Like all addiction stories, teaching affects my family. I think about teaching constantly. I bring home stories that are difficult to hear. I can’t attend awards ceremonies or field trips. I can’t be there for my children when they are sick during the school day. I spend hours of family time grading papers and researching for class. My children feel guilty when their throats start to hurt because they know it means that I will have to write sub plans. I cannot pay for them to attend camps or take ballet lessons, horseback riding lessons, or gymnastics. Because of my addiction, my children feel the struggle I feel to pay every bill. They feel the effects of my addiction when they need new shoes or want money for things that their friends have. They feel shame when they bring their friends to our shabby house.
I constantly feel the pull to end my addiction. I know its not good for me, but the high that I feel when I see my students learning, being kind to one another? When I witness a student entranced with an idea? I can’t stop teaching. Even when I see the people I love suffer for my obsession. I know that I should have made other life choices. Teaching makes me angry at society, at the government, at poverty, at violence. I am angry about things that I cannot fix. My heart is never peaceful. It always hurts. When crisis hits, when my car breaks down, when the heat stops working in my 100-year-old house, I yearn for a different career, one in which daily joy is matched with compensation rather than more worry. I want to stop. I do. Its just…so…amazing.
I often hope that my daughters do not become teachers. I want them to feel proud of their careers, to not always have to apologize for being part of a system that they cannot fix.
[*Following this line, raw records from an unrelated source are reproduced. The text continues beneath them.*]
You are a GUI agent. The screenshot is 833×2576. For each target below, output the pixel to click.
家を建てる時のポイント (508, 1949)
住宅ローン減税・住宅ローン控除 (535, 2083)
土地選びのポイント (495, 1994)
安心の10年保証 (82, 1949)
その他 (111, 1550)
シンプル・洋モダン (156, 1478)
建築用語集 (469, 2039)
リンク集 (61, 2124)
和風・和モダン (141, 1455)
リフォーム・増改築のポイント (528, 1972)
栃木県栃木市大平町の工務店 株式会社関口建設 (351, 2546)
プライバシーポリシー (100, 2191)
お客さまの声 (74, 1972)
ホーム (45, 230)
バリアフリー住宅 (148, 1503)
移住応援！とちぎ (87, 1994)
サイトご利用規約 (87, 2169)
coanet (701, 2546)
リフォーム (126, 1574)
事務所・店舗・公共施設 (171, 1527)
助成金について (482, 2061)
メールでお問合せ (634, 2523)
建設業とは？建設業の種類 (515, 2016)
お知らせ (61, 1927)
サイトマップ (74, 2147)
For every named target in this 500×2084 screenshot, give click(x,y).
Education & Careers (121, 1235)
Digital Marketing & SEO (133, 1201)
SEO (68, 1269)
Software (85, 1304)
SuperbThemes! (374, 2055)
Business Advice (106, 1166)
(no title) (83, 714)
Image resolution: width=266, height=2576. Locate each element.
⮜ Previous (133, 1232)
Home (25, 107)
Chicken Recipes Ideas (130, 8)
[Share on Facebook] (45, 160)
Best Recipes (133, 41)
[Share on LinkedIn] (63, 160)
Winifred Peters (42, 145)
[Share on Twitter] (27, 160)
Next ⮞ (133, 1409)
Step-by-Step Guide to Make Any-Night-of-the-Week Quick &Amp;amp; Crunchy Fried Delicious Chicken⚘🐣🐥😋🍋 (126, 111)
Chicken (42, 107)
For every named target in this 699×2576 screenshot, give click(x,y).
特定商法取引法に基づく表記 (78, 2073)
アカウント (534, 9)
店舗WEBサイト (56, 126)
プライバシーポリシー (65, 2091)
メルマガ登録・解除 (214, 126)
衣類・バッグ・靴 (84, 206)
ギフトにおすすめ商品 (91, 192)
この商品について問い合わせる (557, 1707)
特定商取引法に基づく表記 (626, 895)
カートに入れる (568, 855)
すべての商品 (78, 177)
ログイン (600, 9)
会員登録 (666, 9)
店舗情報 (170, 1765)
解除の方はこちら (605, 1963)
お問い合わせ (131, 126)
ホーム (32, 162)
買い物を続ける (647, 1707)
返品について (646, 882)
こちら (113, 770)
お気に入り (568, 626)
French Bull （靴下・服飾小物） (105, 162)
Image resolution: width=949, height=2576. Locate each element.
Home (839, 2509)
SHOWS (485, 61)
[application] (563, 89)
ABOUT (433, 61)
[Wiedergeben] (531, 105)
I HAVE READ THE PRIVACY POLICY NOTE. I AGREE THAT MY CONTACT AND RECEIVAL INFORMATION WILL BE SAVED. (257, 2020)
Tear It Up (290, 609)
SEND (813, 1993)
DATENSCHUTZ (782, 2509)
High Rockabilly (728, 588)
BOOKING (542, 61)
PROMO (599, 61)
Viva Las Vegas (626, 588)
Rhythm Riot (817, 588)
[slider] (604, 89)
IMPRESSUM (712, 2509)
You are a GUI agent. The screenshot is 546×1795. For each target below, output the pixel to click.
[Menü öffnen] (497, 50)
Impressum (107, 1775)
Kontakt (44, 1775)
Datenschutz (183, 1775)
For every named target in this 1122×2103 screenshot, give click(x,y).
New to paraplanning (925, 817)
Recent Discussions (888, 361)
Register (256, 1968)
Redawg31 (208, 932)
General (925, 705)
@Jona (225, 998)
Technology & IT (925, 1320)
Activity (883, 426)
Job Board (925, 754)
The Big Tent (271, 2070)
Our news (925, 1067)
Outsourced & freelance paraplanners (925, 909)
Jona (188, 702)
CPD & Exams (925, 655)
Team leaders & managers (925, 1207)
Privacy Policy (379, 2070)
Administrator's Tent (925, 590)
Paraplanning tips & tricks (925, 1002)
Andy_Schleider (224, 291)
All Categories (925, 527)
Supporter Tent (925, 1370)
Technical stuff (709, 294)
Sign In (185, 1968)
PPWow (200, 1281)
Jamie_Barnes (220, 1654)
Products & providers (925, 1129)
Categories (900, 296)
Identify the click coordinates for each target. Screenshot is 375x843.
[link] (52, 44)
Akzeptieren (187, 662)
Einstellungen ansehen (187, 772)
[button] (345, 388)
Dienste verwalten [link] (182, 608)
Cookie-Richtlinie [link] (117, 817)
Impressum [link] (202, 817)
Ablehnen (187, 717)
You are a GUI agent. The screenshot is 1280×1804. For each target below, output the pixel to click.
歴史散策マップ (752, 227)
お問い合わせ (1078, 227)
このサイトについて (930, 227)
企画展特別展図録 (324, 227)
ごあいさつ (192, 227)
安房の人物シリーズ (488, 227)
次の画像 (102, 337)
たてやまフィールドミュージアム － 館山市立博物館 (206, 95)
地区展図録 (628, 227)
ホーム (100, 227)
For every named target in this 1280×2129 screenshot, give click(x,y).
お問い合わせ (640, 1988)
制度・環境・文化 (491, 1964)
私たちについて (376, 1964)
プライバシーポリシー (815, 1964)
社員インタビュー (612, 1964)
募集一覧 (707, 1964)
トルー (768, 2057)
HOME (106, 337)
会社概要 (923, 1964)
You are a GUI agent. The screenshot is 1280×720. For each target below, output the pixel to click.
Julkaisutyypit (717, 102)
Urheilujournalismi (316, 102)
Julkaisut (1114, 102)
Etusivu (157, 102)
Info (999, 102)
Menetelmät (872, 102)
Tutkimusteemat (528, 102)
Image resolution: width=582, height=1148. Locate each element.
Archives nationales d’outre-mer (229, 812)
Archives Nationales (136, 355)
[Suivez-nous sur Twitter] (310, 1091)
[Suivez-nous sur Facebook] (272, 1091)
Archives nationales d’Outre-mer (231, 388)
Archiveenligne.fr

I do not want them to use their own money to buy supplies for children who have no pencils. I don’t want them to feel the pressure of trying to change the world each and every day. I do want them to love their jobs like I love mine, but I want them to feel safe and appreciated. I want their talents to match their salaries so that they never have to worry about their own children’s futures. I don’t want them to become addicts.